Using Ambari Core Services
Also available as:
PDF
loading table of contents...

Tuning environment specific parameters

Based on the number of audit records per day.

Each of the recommendations below are dependent on the number of audit records that are indexed per day. To quickly determine how many audit records are indexed per day, use the command examples below:
  • Using a HTTP client such as curl, execute the following command:
    curl -g "http://[AMBARI_INFRA_HOSTNAME]:8886/solr/ranger_audits/select?q=(evtTime:[NOW-7DAYS+TO+*])&wt=json&indent=true&rows=0"
    You should receive a message similar to the following:
    {
      "responseHeader":{
        "status":0,
        "QTime":1,
        "params":{
          "q":"evtTime:[NOW-7DAYS TO *]",
          "indent":"true",
          "rows":"0",
          "wt":"json"}},
      "response":{"numFound":306,"start":0,"docs":[]
      }}
  • Take the numFound element of the response and divide it by 7 to get the average number of audit records being indexed per day. You can also replace the ‘7DAYS’ in the curl request with a broader time range, if necessary, using the following key words:
    • 1MONTHS
    • 7DAYS
  • Just ensure you divide by the appropriate number if you change the event time query. The average number of records per day will be used to identify which recommendations below apply to your environment.
    Less Than 50 Million Audit Records Per Day

    Based on the Solr REST API call if your average number of documents per day is less than 50 million records per day, the following recommendations apply. In each recommendation, the time to live, or TTL, which controls how long a document should be kept in the index until it is removed is taken into consideration. The default TTL is 90 days, but some customers choose to be more aggressive, and remove documents from the index after 30 days. Due to this, recommendations for both common TTL settings are specified.

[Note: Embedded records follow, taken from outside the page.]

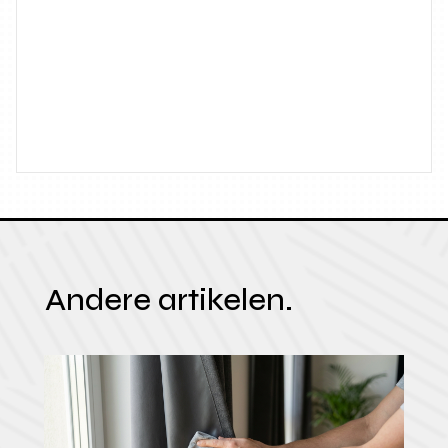
Andere artikelen.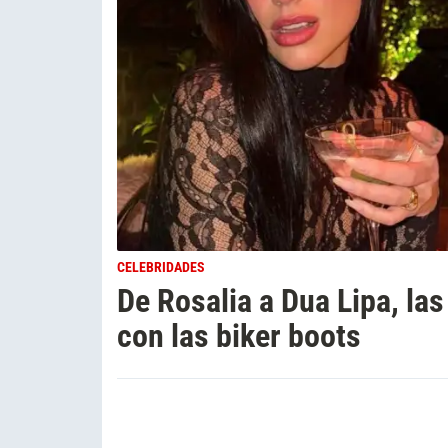
CELEBRIDADES
De Rosalia a Dua Lipa, las
con las biker boots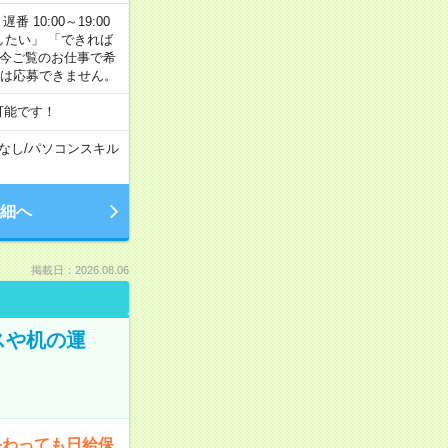
番 10:00～19:00
がしたい」 「できれば
 今ご覧のお仕事で希
合は応募できません。
可能です！
なし
/
パソコンスキル
細へ
掲載日：2026.08.06
スや机の運
終わっても日給保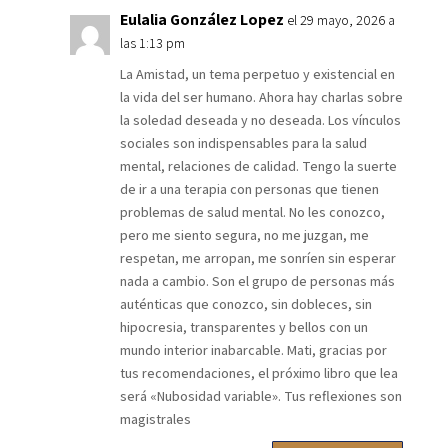
Eulalia González Lopez
el 29 mayo, 2026 a
las 1:13 pm
La Amistad, un tema perpetuo y existencial en
la vida del ser humano. Ahora hay charlas sobre
la soledad deseada y no deseada. Los vínculos
sociales son indispensables para la salud
mental, relaciones de calidad. Tengo la suerte
de ir a una terapia con personas que tienen
problemas de salud mental. No les conozco,
pero me siento segura, no me juzgan, me
respetan, me arropan, me sonríen sin esperar
nada a cambio. Son el grupo de personas más
auténticas que conozco, sin dobleces, sin
hipocresia, transparentes y bellos con un
mundo interior inabarcable. Mati, gracias por
tus recomendaciones, el próximo libro que lea
será «Nubosidad variable». Tus reflexiones son
magistrales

    These recommendations assume that you are using our recommendation of 12GB heap per Solr server instance. In each situation we have recommendations for co-locating Solr with other master services, and for using dedicated Solr servers. Testing has shown that Solr performance requires different server counts depending on whether Solr is co-located or on dedicated servers. Based on our testing with Ranger, Solr shard sizes should be around 25GB for best overall performance. However, Solr shard sizes can go up to 50GB without a significant performance impact.

    This configuration is our best recommendation for just getting started with Ranger and Ambari Infra so the only recommendation is using the default TTL of 90 days.

    Default Time To Live (TTL) 90 days:
    • Estimated total index size: ~150 GB to 450 GB

    • Total number of primary/leader shards: 6

    • Total number of shards including 1 replica each: 12

    • Total number of co-located Solr nodes: ~3 nodes, up to 2 shards per node

      (does not include replicas)

    • Total number of dedicated Solr nodes: ~1 node, up to 12 shards per node

      (does not include replicas)

    50 - 100 Million Audit Records Per Day

    50 to 100 million records ~ 5 - 10 GB data per day.

    Default Time To Live (TTL) 90 days:
    • Estimated total index size: ~ 450 - 900 GB for 90 days

    • Total number of primary/leader shards: 18-36

    • Total number of shards including 1 replica each: 36-72

    • Total number of co-located Solr nodes: ~9-18 nodes, up to 2 shards per node

      (does not include replicas)

    • Total number of dedicated Solr nodes: ~3-6 nodes, up to 12 shards per node

      (does not include replicas)

    Custom Time To Live (TTL) 30 days:
    • Estimated total index size: 150 - 300 GB for 30 days

    • Total number of primary/leader shards: 6-12

    • Total number of shards including 1 replica each: 12-24

    • Total number of co-located Solr nodes: ~3-6 nodes, up to 2 shards per node

      (does not include replicas)

    • Total number of dedicated Solr nodes: ~1-2 nodes, up to 12 shards per node

      (does not include replicas)

    100 - 200 Million Audit Records Per Day

    100 to 200 million records ~ 10 - 20 GB data per day.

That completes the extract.